I can see two compilation errors, plus a large pile of style errors.
This line:
return System.out.println("ID: "+ID + " First Name: "+FirstName+
" Last Name: " +LastName+" Marital Status: "+ StringStatus +
" Age: "+Age);
1) The variable StringStatus
has not been declared.
1a) You then changed that to (String) Status
which is also incorrect because you can't cast a MaritalStatus
to a String
. (But you can call toString()
on it ....)
2) The println
method is a method that returns void
not a String
.
The primary style errors1 are:
- Field names should NOT start with an uppercase letter.
- Your use of whitespace before / after tokens is non-standard and inconsistent. Put a single space before and after infix operators like
+
and =
. No spaces before a ,
and one space after.
- Use of a 150+ character line is non-standard ... and makes your code hard to read. At most 80 character lines is best for maximal readability.

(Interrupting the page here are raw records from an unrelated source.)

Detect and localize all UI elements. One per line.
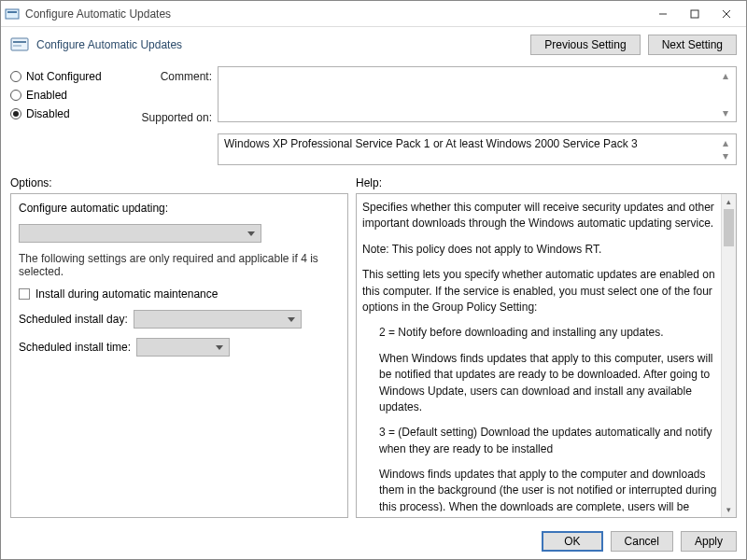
scroll-thumb[interactable] — [724, 209, 734, 246]
chevron-up-icon[interactable]: ▴ — [722, 194, 736, 209]
policy-icon — [10, 35, 29, 54]
lower-panels: Configure automatic updating: The follow… — [1, 193, 746, 524]
help-p: Note: This policy does not apply to Wind… — [362, 242, 719, 258]
radio-icon — [10, 71, 21, 82]
help-p: Specifies whether this computer will rec… — [362, 200, 719, 232]
nav-buttons: Previous Setting Next Setting — [530, 35, 737, 55]
next-setting-button[interactable]: Next Setting — [648, 35, 737, 55]
config-area: Not Configured Enabled Disabled Comment:… — [1, 63, 746, 173]
radio-not-configured[interactable]: Not Configured — [10, 70, 122, 83]
help-label: Help: — [356, 176, 382, 189]
scroll-arrows: ▴▾ — [723, 69, 734, 119]
field-labels: Comment: Supported on: — [128, 66, 212, 165]
svg-rect-6 — [11, 38, 28, 50]
chevron-up-icon[interactable]: ▴ — [723, 69, 734, 82]
radio-label: Enabled — [26, 89, 67, 102]
svg-rect-1 — [7, 11, 17, 13]
previous-setting-button[interactable]: Previous Setting — [530, 35, 640, 55]
section-labels: Options: Help: — [1, 173, 746, 193]
maximize-button[interactable] — [679, 3, 711, 25]
comment-label: Comment: — [128, 70, 212, 83]
state-radios: Not Configured Enabled Disabled — [10, 66, 122, 165]
apply-button[interactable]: Apply — [681, 531, 737, 552]
header-title: Configure Automatic Updates — [36, 38, 182, 51]
chevron-down-icon[interactable]: ▾ — [722, 502, 736, 517]
svg-rect-8 — [13, 45, 21, 47]
options-panel: Configure automatic updating: The follow… — [10, 193, 348, 518]
radio-disabled[interactable]: Disabled — [10, 107, 122, 120]
footer: OK Cancel Apply — [1, 524, 746, 559]
scheduled-time-dropdown[interactable] — [136, 338, 230, 357]
checkbox-icon — [19, 288, 30, 300]
minimize-button[interactable] — [647, 3, 679, 25]
configure-updating-dropdown[interactable] — [19, 224, 261, 243]
header: Configure Automatic Updates Previous Set… — [1, 27, 746, 63]
help-p: 3 = (Default setting) Download the updat… — [362, 425, 719, 457]
chevron-down-icon[interactable]: ▾ — [723, 106, 734, 119]
install-maintenance-label: Install during automatic maintenance — [35, 287, 218, 301]
supported-text: Windows XP Professional Service Pack 1 o… — [224, 137, 638, 150]
comment-textbox[interactable]: ▴▾ — [218, 66, 737, 122]
options-label: Options: — [10, 176, 356, 189]
scheduled-day-dropdown[interactable] — [134, 310, 302, 329]
supported-textbox: Windows XP Professional Service Pack 1 o… — [218, 133, 737, 165]
configure-updating-label: Configure automatic updating: — [19, 202, 340, 215]
options-note: The following settings are only required… — [19, 252, 340, 278]
help-p: This setting lets you specify whether au… — [362, 267, 719, 315]
radio-icon — [10, 90, 21, 101]
help-panel: Specifies whether this computer will rec… — [356, 193, 737, 518]
ok-button[interactable]: OK — [542, 531, 602, 552]
svg-rect-0 — [6, 9, 19, 19]
scheduled-day-label: Scheduled install day: — [19, 313, 128, 326]
cancel-button[interactable]: Cancel — [611, 531, 673, 552]
chevron-up-icon[interactable]: ▴ — [723, 136, 734, 149]
help-p: Windows finds updates that apply to the … — [362, 467, 719, 511]
app-icon — [5, 7, 20, 21]
close-button[interactable] — [711, 3, 742, 25]
radio-enabled[interactable]: Enabled — [10, 89, 122, 102]
supported-label: Supported on: — [128, 111, 212, 124]
install-maintenance-row[interactable]: Install during automatic maintenance — [19, 287, 340, 301]
scheduled-time-label: Scheduled install time: — [19, 341, 131, 354]
field-inputs: ▴▾ Windows XP Professional Service Pack … — [218, 66, 737, 165]
help-text: Specifies whether this computer will rec… — [362, 200, 719, 511]
radio-icon — [10, 108, 21, 119]
help-scrollbar[interactable]: ▴ ▾ — [721, 194, 736, 517]
window-title: Configure Automatic Updates — [25, 7, 647, 21]
titlebar: Configure Automatic Updates — [1, 1, 746, 27]
scheduled-day-row: Scheduled install day: — [19, 310, 340, 329]
radio-label: Not Configured — [26, 70, 102, 83]
help-p: 2 = Notify before downloading and instal… — [362, 325, 719, 341]
chevron-down-icon[interactable]: ▾ — [723, 149, 734, 162]
radio-label: Disabled — [26, 107, 70, 120]
scroll-arrows: ▴▾ — [723, 136, 734, 162]
dialog-window: Configure Automatic Updates Configure Au… — [0, 0, 747, 560]
help-p: When Windows finds updates that apply to… — [362, 351, 719, 416]
svg-rect-3 — [691, 10, 698, 18]
svg-rect-7 — [13, 41, 26, 43]
scheduled-time-row: Scheduled install time: — [19, 338, 340, 357]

- Indenting by 8 spaces is excessive.
Fields should be private
not protected
.
This more than simply style. If you don't declare a field as private
, then a subclass or (worse) some other unrelated code could potentially interfere with the field's value. That means that you have to read a lot more code to understand what might be going on when you are tracking down a bug (for example). Using private
helps to encapsulate the type, which makes the code easier to read, and easier to reason about.
IMO, the best way to deal with parameter names and field names that are the same (e.g. in a constructor) is like this:
public class Person {
protected int id;
public Person(int id) {
this.id = id; // Use 'this' to disambiguate the two meanings
// of the 'id' identifier.
}
}
1 - Unfortunately, some "helpful" person has corrected a lot of this to make the code in your question readable. Please refer back to the stuff you posted originally.